House of the Day: 113 Columbia Heights
The five-story, 7,200-square-foot house at 113 Columbia Heights in Brooklyn Heights is being positioned as a make-over candidate by both brokerage firms handling the listing but, frankly, it doesn’t look in such bad shape to us! Perhaps the assumption is that anyone willing and able to plunk down the $5,750,000 asking price for the 25-foot-wide…

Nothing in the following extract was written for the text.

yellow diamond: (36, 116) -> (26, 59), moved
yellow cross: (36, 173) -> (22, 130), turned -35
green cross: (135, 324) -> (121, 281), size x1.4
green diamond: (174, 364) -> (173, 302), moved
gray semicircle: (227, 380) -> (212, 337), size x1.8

The five-story, 7,200-square-foot house at 113 Columbia Heights in Brooklyn Heights is being positioned as a make-over candidate by both brokerage firms handling the listing but, frankly, it doesn’t look in such bad shape to us! Perhaps the assumption is that anyone willing and able to plunk down the $5,750,000 asking price for the 25-foot-wide manse will have a certain intolerance for rough charm. Probably something to that. Anyway, it’s under $800 a foot for a prime Heights location so someone’ll probably jump on it. At this price, though, it seems more likely to be a BSD looking for a trophy home than a condo converter.
113 Columbia Heights [Brown Harris Stevens] GMAP
113 Columbia Heights [Halstead] P*Shark
113 Columbia Heights [Skyline Realty]
For a high end gut renovation, you’re looking at $350/sq. ft.
purchase at 800/sq. ft. + 350/sq. ft. for renovation, you’re looking at $1,150/sq. ft. – NOT worth it.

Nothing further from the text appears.